Wallander is something of a loner these days, his wife of many years having left him. His daughter is estranged. Lonely and depressed, he is drinking and smoking too much, not eating properly, and not taking care of his appearance or his house. He latches onto this case, working overtime, sleeping at the station, often staying up all night on surveillance as he tries to deal with his own issues and solve the case at the same time. He soon discovers that the victim, Johannes Lovgren, is not the innocent farmer he has appeared to be, and as he investigates and follows clues, he and the press quickly conclude that the crime may have been committed by foreigners. Public threats are made against the foreigners by extremists, and Wallander knows that “The [threats] had to be taken seriously. In the past year there had been too many incidents that confirmed that there were well-organised factions that would not hesitate to resort to open violence against foreigners living in Sweden or refugees seeking asylum.”
It is in the examination of these attitudes that this novel is different from the typical whodunit. The country is changing, the author notes, and “soon the entire Swedish countryside will be nothing but suburbs of the big cities…Today drugs are everywhere…Organised crime is widespread in Malmo. The open borders and all the ferries coming in are like candy for the underworld.” As the violence ratchets up, the author examines Sweden’s “open borders” immigration policy, concluding that part of the problem for the populace (and the police) is the haphazard record-keeping at Immigration. No one knows who is in the country, how they got there, in which camps they may be living, and where they go if they leave the camps. A few may be involved in crime, but no one knows who is who, and the entire immigrant population becomes an easy scapegoat for society’s frustrations with changes they do not understand and will not accept. These sociological observations broaden the scope and add immeasurably to what is already an exciting mystery, told in a straightforward narrative style. Comments and observations are included naturally within the context of the story, and they “fit” beautifully, explaining why Wallander thinks the way he does and why he pursues the directions he does.

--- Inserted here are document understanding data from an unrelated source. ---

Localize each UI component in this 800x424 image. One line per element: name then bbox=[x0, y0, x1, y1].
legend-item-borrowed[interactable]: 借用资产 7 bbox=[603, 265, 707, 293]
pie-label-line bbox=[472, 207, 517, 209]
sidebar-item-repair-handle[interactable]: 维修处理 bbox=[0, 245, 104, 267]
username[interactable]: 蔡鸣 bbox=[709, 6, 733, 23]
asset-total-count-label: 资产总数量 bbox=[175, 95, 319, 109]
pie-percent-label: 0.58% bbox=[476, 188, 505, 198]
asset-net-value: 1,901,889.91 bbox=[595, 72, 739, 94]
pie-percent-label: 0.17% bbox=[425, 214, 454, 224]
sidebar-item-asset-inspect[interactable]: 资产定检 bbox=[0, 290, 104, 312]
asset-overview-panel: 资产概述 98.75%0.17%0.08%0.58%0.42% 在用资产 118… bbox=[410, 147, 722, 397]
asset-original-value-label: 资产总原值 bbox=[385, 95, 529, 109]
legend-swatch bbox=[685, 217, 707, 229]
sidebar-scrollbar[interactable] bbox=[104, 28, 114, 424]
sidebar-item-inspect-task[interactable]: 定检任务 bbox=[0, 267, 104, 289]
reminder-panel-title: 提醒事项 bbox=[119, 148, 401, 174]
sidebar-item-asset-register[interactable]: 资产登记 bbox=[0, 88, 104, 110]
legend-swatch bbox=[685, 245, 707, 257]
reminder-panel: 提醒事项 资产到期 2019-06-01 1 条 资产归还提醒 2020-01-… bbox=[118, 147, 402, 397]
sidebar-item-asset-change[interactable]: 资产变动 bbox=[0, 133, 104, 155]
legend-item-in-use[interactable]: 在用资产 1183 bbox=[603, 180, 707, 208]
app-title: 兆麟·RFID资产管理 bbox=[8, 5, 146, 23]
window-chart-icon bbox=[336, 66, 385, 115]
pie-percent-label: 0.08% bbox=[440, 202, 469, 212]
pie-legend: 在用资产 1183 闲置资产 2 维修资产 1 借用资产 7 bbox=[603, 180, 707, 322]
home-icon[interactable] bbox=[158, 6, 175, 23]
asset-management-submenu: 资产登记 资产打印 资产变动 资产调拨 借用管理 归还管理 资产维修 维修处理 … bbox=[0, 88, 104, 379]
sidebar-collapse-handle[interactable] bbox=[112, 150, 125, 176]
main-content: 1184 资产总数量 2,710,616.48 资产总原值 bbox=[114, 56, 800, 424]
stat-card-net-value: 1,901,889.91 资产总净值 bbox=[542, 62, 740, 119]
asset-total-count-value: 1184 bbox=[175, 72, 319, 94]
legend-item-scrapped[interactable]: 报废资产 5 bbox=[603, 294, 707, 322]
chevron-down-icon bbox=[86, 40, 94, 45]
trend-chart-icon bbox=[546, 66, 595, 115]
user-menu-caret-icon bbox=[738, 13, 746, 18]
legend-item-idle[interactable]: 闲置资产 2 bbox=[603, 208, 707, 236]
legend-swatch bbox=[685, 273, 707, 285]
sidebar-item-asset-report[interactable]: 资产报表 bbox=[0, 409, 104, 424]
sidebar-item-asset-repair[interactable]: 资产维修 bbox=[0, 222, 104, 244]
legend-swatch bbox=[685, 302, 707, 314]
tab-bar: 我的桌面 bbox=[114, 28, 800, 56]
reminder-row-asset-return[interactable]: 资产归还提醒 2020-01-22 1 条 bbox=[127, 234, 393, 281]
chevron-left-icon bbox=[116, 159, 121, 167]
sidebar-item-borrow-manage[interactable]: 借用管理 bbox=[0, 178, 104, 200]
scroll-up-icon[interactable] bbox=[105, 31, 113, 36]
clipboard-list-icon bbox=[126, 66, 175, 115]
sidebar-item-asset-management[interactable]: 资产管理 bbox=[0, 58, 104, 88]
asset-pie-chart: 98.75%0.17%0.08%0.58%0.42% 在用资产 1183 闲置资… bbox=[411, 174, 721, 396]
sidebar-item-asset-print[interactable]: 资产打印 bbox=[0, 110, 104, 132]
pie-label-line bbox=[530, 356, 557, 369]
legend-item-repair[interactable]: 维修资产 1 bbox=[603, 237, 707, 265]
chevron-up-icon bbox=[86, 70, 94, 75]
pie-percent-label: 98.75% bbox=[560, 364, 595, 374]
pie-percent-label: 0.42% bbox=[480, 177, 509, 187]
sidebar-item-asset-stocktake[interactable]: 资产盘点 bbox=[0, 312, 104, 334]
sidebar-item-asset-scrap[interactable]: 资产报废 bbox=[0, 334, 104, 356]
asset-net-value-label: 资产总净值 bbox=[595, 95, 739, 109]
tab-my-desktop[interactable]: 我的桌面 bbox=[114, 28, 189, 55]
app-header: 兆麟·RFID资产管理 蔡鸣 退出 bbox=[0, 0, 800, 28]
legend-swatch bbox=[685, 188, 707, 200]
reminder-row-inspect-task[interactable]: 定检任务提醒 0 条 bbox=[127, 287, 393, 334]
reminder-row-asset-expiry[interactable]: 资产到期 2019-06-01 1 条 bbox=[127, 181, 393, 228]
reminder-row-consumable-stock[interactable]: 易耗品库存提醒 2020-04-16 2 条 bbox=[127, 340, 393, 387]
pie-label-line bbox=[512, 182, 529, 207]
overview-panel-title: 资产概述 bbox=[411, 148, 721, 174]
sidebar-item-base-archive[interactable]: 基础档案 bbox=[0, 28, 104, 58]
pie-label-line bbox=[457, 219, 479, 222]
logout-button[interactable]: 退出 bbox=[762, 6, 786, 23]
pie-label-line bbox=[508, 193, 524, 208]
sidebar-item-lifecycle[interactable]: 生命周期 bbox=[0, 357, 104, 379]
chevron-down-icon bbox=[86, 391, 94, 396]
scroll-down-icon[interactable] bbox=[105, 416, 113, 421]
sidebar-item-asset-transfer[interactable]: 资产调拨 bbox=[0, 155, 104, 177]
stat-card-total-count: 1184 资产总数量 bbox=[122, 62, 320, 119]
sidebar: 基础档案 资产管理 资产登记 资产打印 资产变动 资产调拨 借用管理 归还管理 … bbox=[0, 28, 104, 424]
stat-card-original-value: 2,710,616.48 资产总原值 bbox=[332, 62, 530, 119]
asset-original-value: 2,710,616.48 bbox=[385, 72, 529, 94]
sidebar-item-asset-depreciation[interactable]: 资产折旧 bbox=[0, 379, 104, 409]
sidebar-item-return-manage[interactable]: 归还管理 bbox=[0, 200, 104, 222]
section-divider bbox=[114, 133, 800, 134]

Wallander works the Lovgren case for eight months before tying it up, and the many false leads and false conclusions keep the reader involved and interested. Cases that seemed to be connected may not be; suspects who seem to be absolutely guilty prove to have air-tight alibis; and people who seem to be completely trustworthy prove not to be. Wallander himself makes some personal discoveries, but how much he himself can be trusted to remain on the straight and narrow remains to be seen. With the author’s focus on the “big picture” throughout the novel, this mystery has a much broader scope than most other crime thrillers, and with Wallander, the imperfect policeman, managing the case and not-quite-managing his life, it is no wonder that this novel has led to twelve additional novels so far and a popular BBC-Scotland series starring Kenneth Branagh.